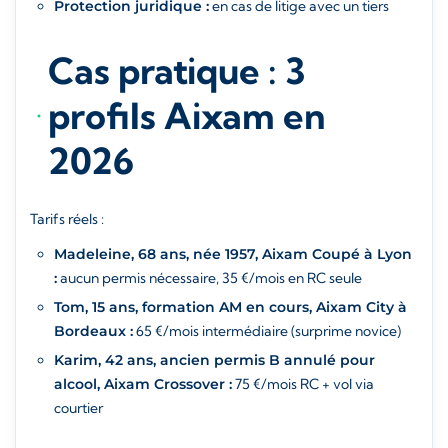
Protection juridique :
en cas de litige avec un tiers
Cas pratique : 3
profils Aixam en
2026
Tarifs réels :
Madeleine, 68 ans, née 1957, Aixam Coupé à Lyon
:
aucun permis nécessaire, 35 €/mois en RC seule
Tom, 15 ans, formation AM en cours, Aixam City à
Bordeaux :
65 €/mois intermédiaire (surprime novice)
Karim, 42 ans, ancien permis B annulé pour
alcool, Aixam Crossover :
75 €/mois RC + vol via
courtier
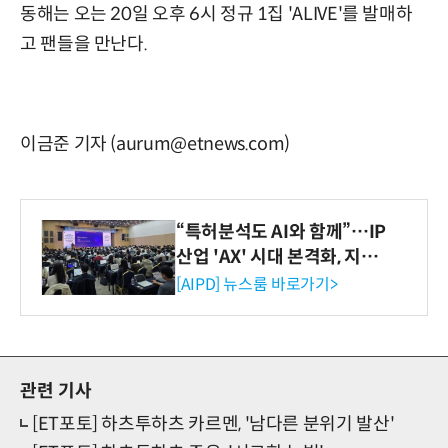
동해는 오는 20일 오후 6시 정규 1집 'ALIVE'를 발매하
고 팬들을 만난다.
이금준 기자 (aurum@etnews.com)
“특허분석도 AI와 함께”…IP
산업 'AX' 시대 본격화, 지식
재산처 1호 AI IP데이터분석
[AIPD] 뉴스룸 바로가기>
사 탄생
관련 기사
[ET포토] 하츠투하츠 카르멘, '남다른 분위기 발산'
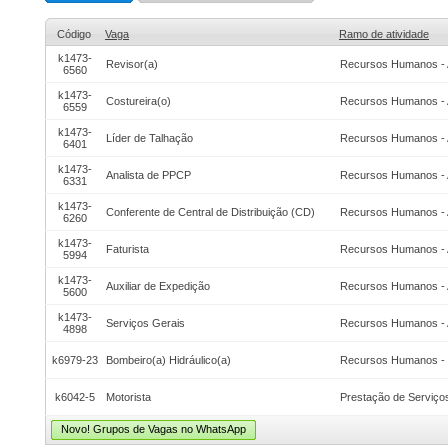
Código
Vaga
Ramo de atividade
k1473-
Revisor(a)
Recursos Humanos - 
6560
k1473-
Costureira(o)
Recursos Humanos - 
6559
k1473-
Líder de Talhação
Recursos Humanos - 
6401
k1473-
Analista de PPCP
Recursos Humanos - 
6331
k1473-
Conferente de Central de Distribuição (CD)
Recursos Humanos - 
6260
k1473-
Faturista
Recursos Humanos - 
5994
k1473-
Auxiliar de Expedição
Recursos Humanos - 
5600
k1473-
Serviços Gerais
Recursos Humanos - 
4898
k6979-23
Bombeiro(a) Hidráulico(a)
Recursos Humanos - 
k6042-5
Motorista
Prestação de Serviço
Novo! Grupos de Vagas no WhatsApp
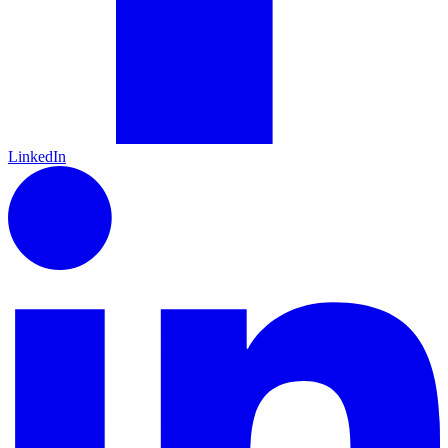
LinkedIn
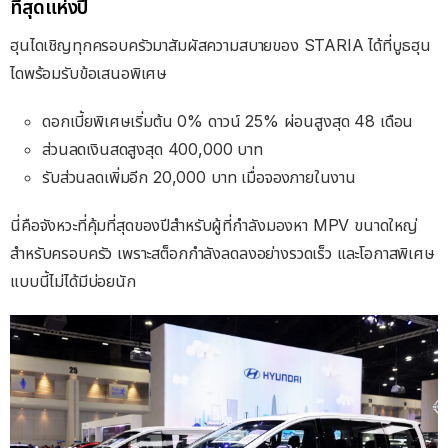
ที่สุดแห่งปี
ฮุนไดเชิญทุกครอบครัวมาสัมผัสความสบายของ
STARIA
ได้ที่บูธฮุน
ไดพร้อมรับข้อเสนอพิเศษ
ดอกเบี้ยพิเศษเริ่มต้น
0%
ดาวน์
25%
ผ่อนสูงสุด
48
เดือน
ส่วนลดเงินสดสูงสุด
400,000
บาท
รับส่วนลดเพิ่มอีก
20,000
บาท เมื่อจองภายในงาน
นี่คือจังหวะที่คุ้มที่สุดของปีสำหรับผู้ที่กำลังมองหา
MPV
ขนาดใหญ่
สำหรับครอบครัว เพราะสต็อกกำลังลดลงอย่างรวดเร็ว และโอกาสพิเศษ
แบบนี้ไม่ได้มีบ่อยนัก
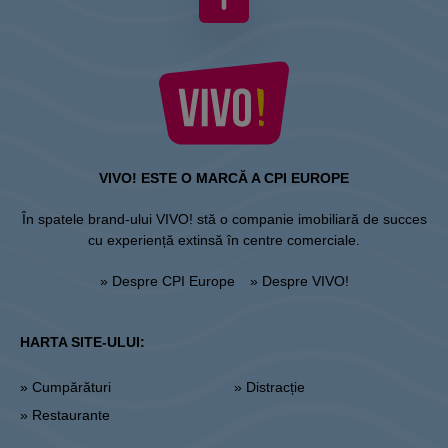
VIVO! ESTE O MARCĂ A CPI EUROPE
În spatele brand-ului VIVO! stă o companie imobiliară de succes
cu experiență extinsă în centre comerciale.
» Despre CPI Europe
» Despre VIVO!
HARTA SITE-ULUI:
» Cumpărături
» Distracție
» Restaurante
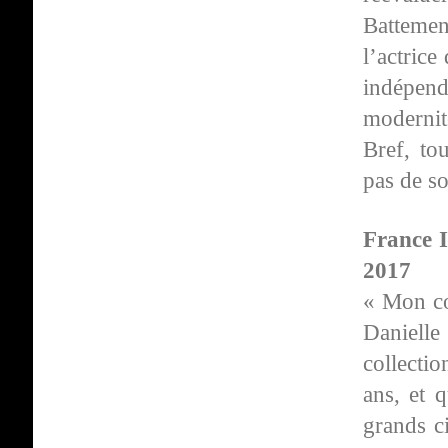
Battemen
l’actric
indépend
modernit
Bref, to
pas de so
France I
2017
« Mon co
Daniell
collecti
ans, et 
grands c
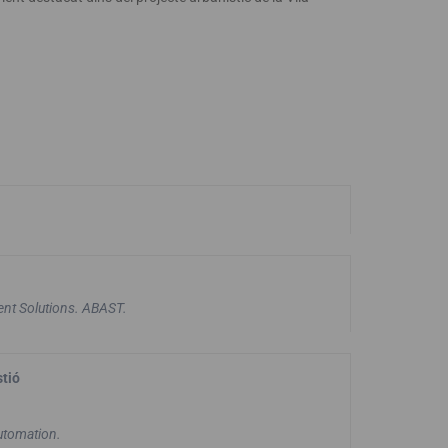
nt Solutions. ABAST.
stió
utomation.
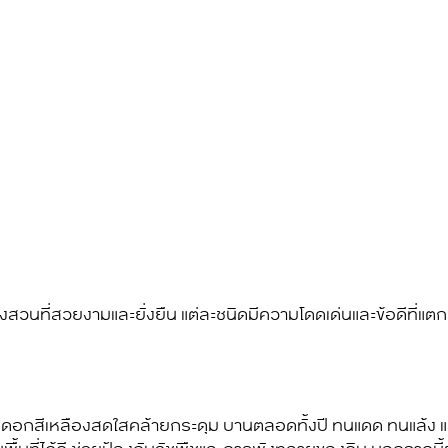
สวนที่สวยงามและยั่งยืน แต่ละชนิดมีความโดดเด่นและข้อดีที่แตก
 มีดอกสีเหลืองสดใสคล้ายกระดุม บานตลอดทั้งปี ทนแดด ทนแล้ง แล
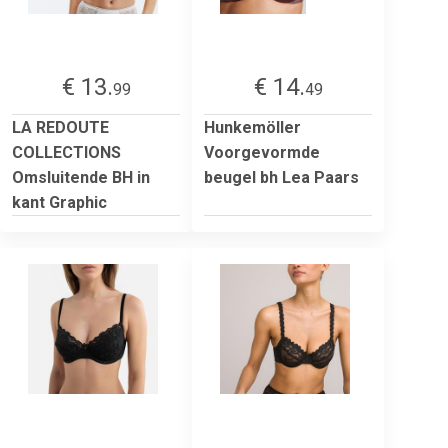
€ 13.
€ 14.
99
49
LA REDOUTE
Hunkemöller
COLLECTIONS
Voorgevormde
Omsluitende BH in
beugel bh Lea Paars
kant Graphic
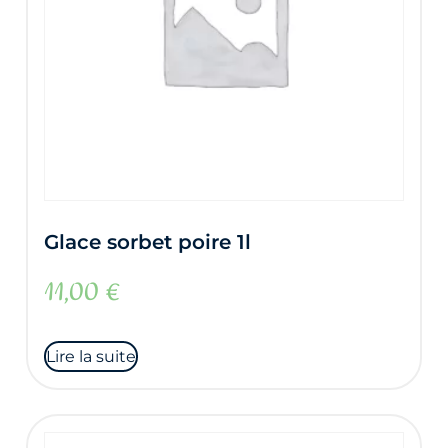
Glace sorbet poire 1l
11,00
€
Lire la suite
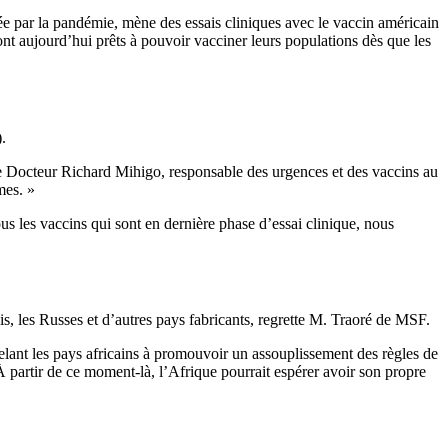
e par la pandémie, mène des essais cliniques avec le vaccin américain
ont aujourd’hui prêts à pouvoir vacciner leurs populations dès que les
.
lique Docteur Richard Mihigo, responsable des urgences et des vaccins au
mes. »
us les vaccins qui sont en dernière phase d’essai clinique, nous
ois, les Russes et d’autres pays fabricants, regrette M. Traoré de MSF.
ppelant les pays africains à promouvoir un assouplissement des règles de
À partir de ce moment-là, l’Afrique pourrait espérer avoir son propre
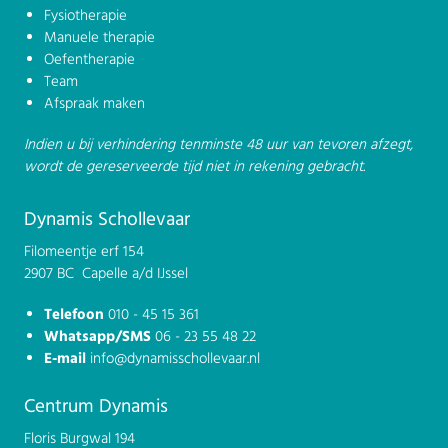
Fysiotherapie
Manuele therapie
Oefentherapie
Team
Afspraak maken
Indien u bij verhindering tenminste 48 uur van tevoren afzegt,
wordt de gereserveerde tijd niet in rekening gebracht.
Dynamis Schollevaar
Filomeentje erf 154
2907 BC Capelle a/d IJssel
Telefoon
010 - 45 15 361
Whatsapp/SMS
06 - 23 55 48 22
E-mail
info@dynamisschollevaar.nl
Centrum Dynamis
Floris Burgwal 194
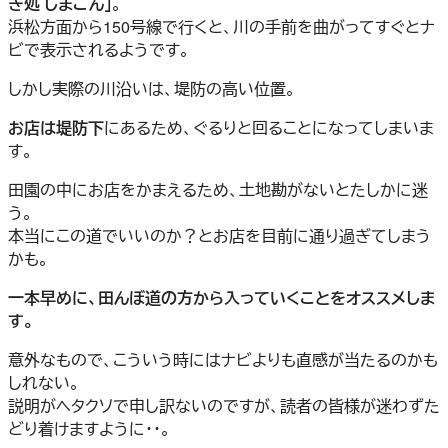
ぎ処 しまごん」
。
浜松方面から150号線で行くと、川の手前を曲がってすぐとナ
ビで表示されるようです。
しかし実際の川沿いは、堤防の高い位置。
お店は堤防下
にあるため、ぐるりと回ることになってしまいま
す。
田園の中にお店をかまえるため、土地勘がないとたしかに迷
う。
本当にこの道でいいのか？とお店を目前に通り過ぎてしまう
かも。
一本早めに、田んぼ道の方から入っていくことをオススメしま
す。
意外なもので、こういう時にはナビよりも直感が当たるのかも
しれない。
説明がヘタクソで申し訳ないのですが、読者の皆様が迷わずた
どり着けますように・・。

▶ _Task_
Search the material above for the word "สำหร", then copy each line that holds it.

▶ _Response to this task_
นี่คือจังหวะที่คุ้มที่สุดของปีสำหรับผู้ที่กำลังมองหา
สำหรับครอบครัว เพราะสต็อกกำลังลดลงอย่างรวดเร็ว และโอกาสพิเศษ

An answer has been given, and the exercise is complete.